** Opening The data block **

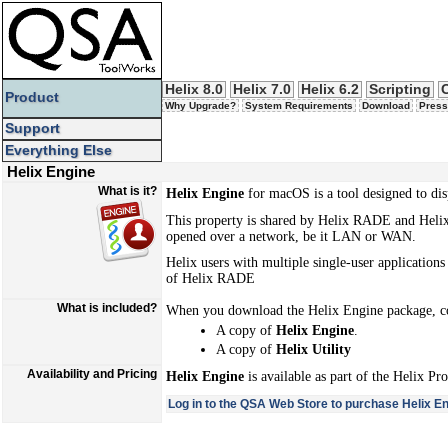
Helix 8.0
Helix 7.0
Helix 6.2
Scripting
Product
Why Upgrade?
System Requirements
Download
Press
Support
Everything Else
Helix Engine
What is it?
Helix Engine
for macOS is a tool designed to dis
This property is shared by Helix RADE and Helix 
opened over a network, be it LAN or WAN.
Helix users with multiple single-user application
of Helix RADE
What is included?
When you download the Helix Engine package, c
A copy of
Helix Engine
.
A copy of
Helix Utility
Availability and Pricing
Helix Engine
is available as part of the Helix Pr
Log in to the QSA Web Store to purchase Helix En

** Closing The data block **
** Opening The data block **

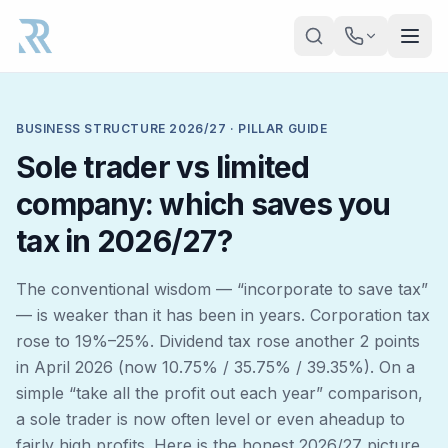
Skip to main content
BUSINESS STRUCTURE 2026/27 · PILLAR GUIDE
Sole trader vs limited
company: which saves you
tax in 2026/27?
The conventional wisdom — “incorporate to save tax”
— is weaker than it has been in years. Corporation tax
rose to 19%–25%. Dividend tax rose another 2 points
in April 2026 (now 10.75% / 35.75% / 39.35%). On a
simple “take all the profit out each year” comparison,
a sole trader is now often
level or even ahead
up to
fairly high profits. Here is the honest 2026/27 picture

** Closing The data block **
** Opening The data block **

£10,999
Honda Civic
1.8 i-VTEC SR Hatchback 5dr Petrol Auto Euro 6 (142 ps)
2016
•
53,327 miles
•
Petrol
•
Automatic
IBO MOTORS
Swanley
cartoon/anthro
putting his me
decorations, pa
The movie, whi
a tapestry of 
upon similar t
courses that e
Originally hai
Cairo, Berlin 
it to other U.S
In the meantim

** Closing The data block **

### Problem details
I'd like the lines above from the one with "cartoon/anthro" up to and including the one with "In the meantim" copied exactly, with no other lines.

### Expected answer
cartoon/anthro
putting his me
decorations, pa
The movie, whi
a tapestry of 
upon similar t
courses that e
Originally hai
Cairo, Berlin 
it to other U.S
In the meantim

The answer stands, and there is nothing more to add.